My wedding dress that I have worn twice hangs on the curtain rail in my living room window. It has been done for several weeks now since starting with Marie Kondo’s ‘Spark Joy’, whereby you sort through ALL of your belongings and discard anything that doesn't’ spark joy. I am not up to the part of the book where I look at the sentimental items, yet the dress is here. I’m not entirely sure how it got there or why as I am two stages away from this section. I have worn it twice, once on my wedding day and once during an evening of alone drinking whilst my daughter was asleep and when the trauma of my wedding had become so excruciating that I believed a bottle of wine and by putting the dress on again it would somehow heal all of my wedding wounds.
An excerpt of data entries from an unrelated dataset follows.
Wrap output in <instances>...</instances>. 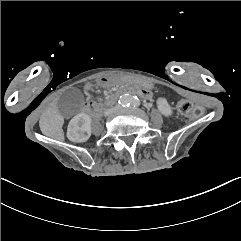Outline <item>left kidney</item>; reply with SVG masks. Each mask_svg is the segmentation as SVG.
I'll use <instances>...</instances> for the list:
<instances>
[{"label":"left kidney","mask_w":241,"mask_h":241,"mask_svg":"<svg viewBox=\"0 0 241 241\" xmlns=\"http://www.w3.org/2000/svg\"><path fill=\"white\" fill-rule=\"evenodd\" d=\"M156 107L158 111L166 118H172L175 115L174 109L171 107L169 102L165 97H157L156 98Z\"/></svg>","instance_id":"obj_1"}]
</instances>
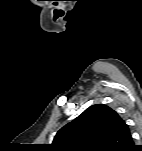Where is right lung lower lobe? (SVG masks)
<instances>
[{
	"label": "right lung lower lobe",
	"instance_id": "98d812e1",
	"mask_svg": "<svg viewBox=\"0 0 142 151\" xmlns=\"http://www.w3.org/2000/svg\"><path fill=\"white\" fill-rule=\"evenodd\" d=\"M134 148H132V149H130L131 151H134V150H140V151H142V147L140 146V147H137L136 148V146H133Z\"/></svg>",
	"mask_w": 142,
	"mask_h": 151
}]
</instances>
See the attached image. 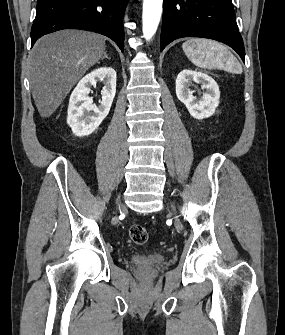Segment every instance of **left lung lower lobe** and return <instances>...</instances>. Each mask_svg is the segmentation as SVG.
Instances as JSON below:
<instances>
[{"mask_svg": "<svg viewBox=\"0 0 285 335\" xmlns=\"http://www.w3.org/2000/svg\"><path fill=\"white\" fill-rule=\"evenodd\" d=\"M161 51L175 39L202 37L232 47L245 62L232 0H164Z\"/></svg>", "mask_w": 285, "mask_h": 335, "instance_id": "left-lung-lower-lobe-1", "label": "left lung lower lobe"}]
</instances>
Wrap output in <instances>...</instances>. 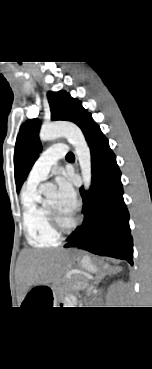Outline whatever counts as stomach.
I'll return each instance as SVG.
<instances>
[{"mask_svg":"<svg viewBox=\"0 0 152 369\" xmlns=\"http://www.w3.org/2000/svg\"><path fill=\"white\" fill-rule=\"evenodd\" d=\"M79 261L82 267L85 268L86 270L90 272H97L98 269L96 268V266L92 264L88 256H83L82 258L79 259ZM105 267H107V265Z\"/></svg>","mask_w":152,"mask_h":369,"instance_id":"stomach-1","label":"stomach"}]
</instances>
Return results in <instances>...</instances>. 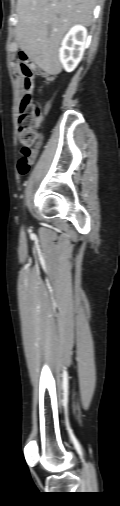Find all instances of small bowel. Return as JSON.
I'll return each instance as SVG.
<instances>
[{"label":"small bowel","instance_id":"obj_1","mask_svg":"<svg viewBox=\"0 0 120 506\" xmlns=\"http://www.w3.org/2000/svg\"><path fill=\"white\" fill-rule=\"evenodd\" d=\"M32 88H33V84H32V86L30 88V91L32 90ZM43 109H44V112H47L49 110V104H45L44 107H43Z\"/></svg>","mask_w":120,"mask_h":506}]
</instances>
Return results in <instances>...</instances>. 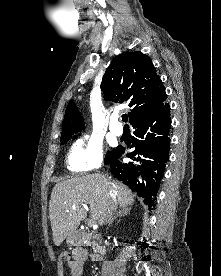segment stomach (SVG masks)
Here are the masks:
<instances>
[{
    "mask_svg": "<svg viewBox=\"0 0 221 276\" xmlns=\"http://www.w3.org/2000/svg\"><path fill=\"white\" fill-rule=\"evenodd\" d=\"M66 242L70 246H76L79 244V236L76 233H73L70 236H68Z\"/></svg>",
    "mask_w": 221,
    "mask_h": 276,
    "instance_id": "1",
    "label": "stomach"
}]
</instances>
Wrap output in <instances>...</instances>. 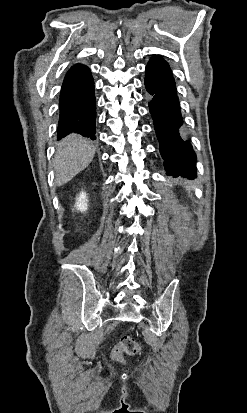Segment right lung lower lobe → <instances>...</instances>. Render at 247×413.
Wrapping results in <instances>:
<instances>
[{
  "mask_svg": "<svg viewBox=\"0 0 247 413\" xmlns=\"http://www.w3.org/2000/svg\"><path fill=\"white\" fill-rule=\"evenodd\" d=\"M59 111L58 140L73 132L95 139L94 81L87 66L76 64L67 72L61 88Z\"/></svg>",
  "mask_w": 247,
  "mask_h": 413,
  "instance_id": "98d812e1",
  "label": "right lung lower lobe"
}]
</instances>
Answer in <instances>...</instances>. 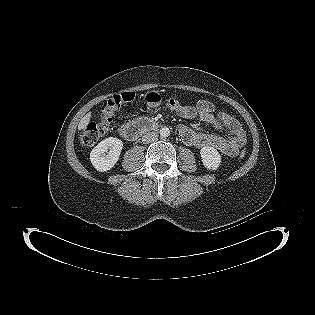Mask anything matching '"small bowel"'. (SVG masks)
<instances>
[{
  "label": "small bowel",
  "instance_id": "small-bowel-1",
  "mask_svg": "<svg viewBox=\"0 0 315 315\" xmlns=\"http://www.w3.org/2000/svg\"><path fill=\"white\" fill-rule=\"evenodd\" d=\"M171 110L182 118L198 117L225 133L224 136L213 135L199 132L186 125H180L178 133L186 145L198 148L211 146L224 155L236 156L237 150L245 144V133L239 121L227 112L216 111L214 104L210 101L200 100L195 105H182Z\"/></svg>",
  "mask_w": 315,
  "mask_h": 315
}]
</instances>
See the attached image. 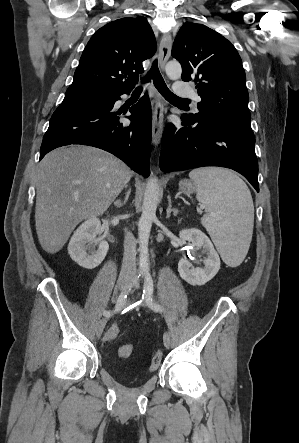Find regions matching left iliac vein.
Returning <instances> with one entry per match:
<instances>
[{"label": "left iliac vein", "mask_w": 299, "mask_h": 443, "mask_svg": "<svg viewBox=\"0 0 299 443\" xmlns=\"http://www.w3.org/2000/svg\"><path fill=\"white\" fill-rule=\"evenodd\" d=\"M135 288H139V284L136 282L134 284ZM163 342L166 348H168L170 346V342H171V337H170V333L169 332H165L163 335Z\"/></svg>", "instance_id": "1"}]
</instances>
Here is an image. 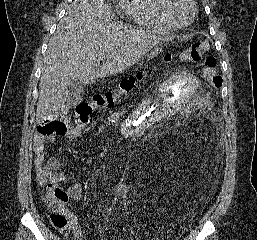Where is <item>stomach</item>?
Listing matches in <instances>:
<instances>
[{
  "mask_svg": "<svg viewBox=\"0 0 257 240\" xmlns=\"http://www.w3.org/2000/svg\"><path fill=\"white\" fill-rule=\"evenodd\" d=\"M160 52H162V47H154V49L148 55V59H152L153 57L157 56Z\"/></svg>",
  "mask_w": 257,
  "mask_h": 240,
  "instance_id": "0dacf381",
  "label": "stomach"
}]
</instances>
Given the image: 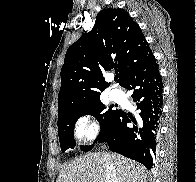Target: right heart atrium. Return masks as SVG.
Listing matches in <instances>:
<instances>
[{"mask_svg": "<svg viewBox=\"0 0 196 182\" xmlns=\"http://www.w3.org/2000/svg\"><path fill=\"white\" fill-rule=\"evenodd\" d=\"M98 132L97 124L88 116L78 119L75 125V134L80 139L91 140Z\"/></svg>", "mask_w": 196, "mask_h": 182, "instance_id": "d8ad5b80", "label": "right heart atrium"}]
</instances>
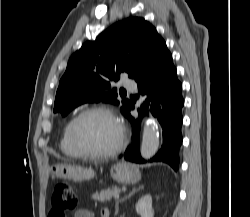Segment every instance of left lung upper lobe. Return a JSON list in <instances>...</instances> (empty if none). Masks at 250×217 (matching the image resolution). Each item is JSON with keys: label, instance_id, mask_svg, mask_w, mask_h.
Listing matches in <instances>:
<instances>
[{"label": "left lung upper lobe", "instance_id": "obj_1", "mask_svg": "<svg viewBox=\"0 0 250 217\" xmlns=\"http://www.w3.org/2000/svg\"><path fill=\"white\" fill-rule=\"evenodd\" d=\"M162 37L145 19L129 17L87 41L69 59L56 93L54 112L67 115L87 102H110L118 105L117 91L110 82L120 73L137 77L151 63ZM126 114L130 101H122Z\"/></svg>", "mask_w": 250, "mask_h": 217}]
</instances>
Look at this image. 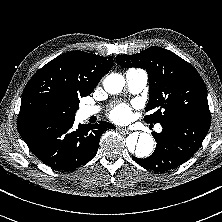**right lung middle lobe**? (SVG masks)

That, of course, was not what happened but still, I am here to tell the tale and so are the selfies I took of that night alone. I keep them as a reminder of the agony I recall feeling. Back to the wedding dress. Kon Marie tells you to hold items (every single item) close to your heart, close your eyes and breathe it in. Then ask yourself what the feeling is. Is it joy?If it is joy you keep the item.If it isn't any other emotion but joy you thank it for its service and off in the ether it goes. And Marie Kondo means business. Although I am not up to sentimental items yet (the last stage), looking at my dress hanging there in all its lace and beautiful glory I do not have to hold it anywhere near my heart to know that it does not bring me joy. In fact it brings me a bucket load of fucking pain.